* EXERCISE AIM
Your reply should be one number: how many lines of the material contain the word "nicht".

* THE DATA
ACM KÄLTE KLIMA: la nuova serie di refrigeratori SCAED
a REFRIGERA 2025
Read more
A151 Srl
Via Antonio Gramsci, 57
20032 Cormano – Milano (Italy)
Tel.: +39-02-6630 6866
...
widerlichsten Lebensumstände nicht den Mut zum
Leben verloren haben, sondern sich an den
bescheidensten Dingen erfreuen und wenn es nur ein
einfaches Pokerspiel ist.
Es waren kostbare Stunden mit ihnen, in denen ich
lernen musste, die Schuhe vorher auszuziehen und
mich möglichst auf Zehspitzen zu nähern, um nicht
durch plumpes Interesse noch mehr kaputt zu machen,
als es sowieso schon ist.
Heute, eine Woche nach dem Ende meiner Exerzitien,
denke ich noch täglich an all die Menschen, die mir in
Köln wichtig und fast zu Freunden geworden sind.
...
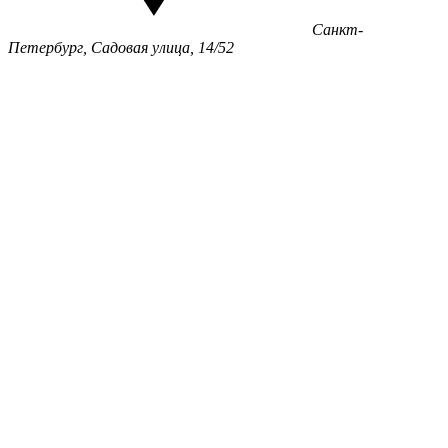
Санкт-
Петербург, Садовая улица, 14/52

* YOUR RESPONSE
2